0     7          .88             .80              180     .54              .65                 950
1     1          ....
...   ....       ....
11    7          ....



"""
import numpy as np
import pandas as pd
import matplotlib.pyplot as plt
from scipy.stats import pearsonr
from scipy.stats import spearmanr
from scipy.spatial.distance import cosine
import datasets
import csv
import os, shutil



def run_analysis(dataset, similarity_metric, cluster_sizes, layers):
    results_file = './data/bnc_cluster_analysis_' + dataset[0] + '_' + similarity_metric + '_similarity_results.csv'
    fieldnames = ['layer', 'k_clusters', 'pearson', 'pearson_P', 'spearman', 'spearman_P', 'N']
    with open(results_file, mode='w') as disk:
        writer = csv.DictWriter(disk, delimiter='\t', fieldnames=fieldnames)

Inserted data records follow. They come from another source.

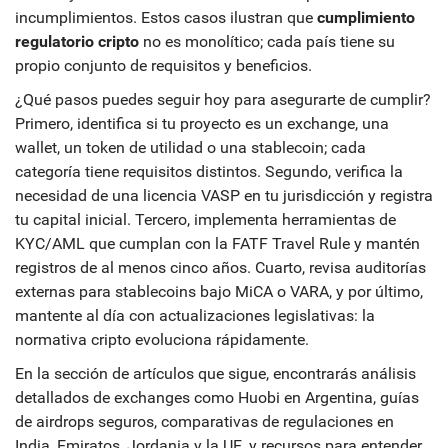
incumplimientos. Estos casos ilustran que
cumplimiento
regulatorio cripto
no es monolítico; cada país tiene su
propio conjunto de requisitos y beneficios.
¿Qué pasos puedes seguir hoy para asegurarte de cumplir?
Primero, identifica si tu proyecto es un exchange, una
wallet, un token de utilidad o una stablecoin; cada
categoría tiene requisitos distintos. Segundo, verifica la
necesidad de una licencia VASP en tu jurisdicción y registra
tu capital inicial. Tercero, implementa herramientas de
KYC/AML que cumplan con la FATF Travel Rule y mantén
registros de al menos cinco años. Cuarto, revisa auditorías
externas para stablecoins bajo MiCA o VARA, y por último,
mantente al día con actualizaciones legislativas: la
normativa cripto evoluciona rápidamente.
En la sección de artículos que sigue, encontrarás análisis
detallados de exchanges como Huobi en Argentina, guías
de airdrops seguros, comparativas de regulaciones en
India, Emiratos, Jordania y la UE, y recursos para entender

        for layer_number in layers:
            for k in cluster_sizes:

#                 # what is the number we are comparing called?
#                 if dataset == ws353_rel:
#                     number = 'relatedness'
#                 elif dataset == verbsim:
#                     number = 'similarity'
#                 elif dataset == men:
#                     number = 'relatedness'
                
                data = dataset[1]

                # calc sim for all the word pairs
                expected_similarities = []
                for row in data:
                    word1 = row['word1']
                    word2 = row['word2']
                    observed_similarity = row['relatedness']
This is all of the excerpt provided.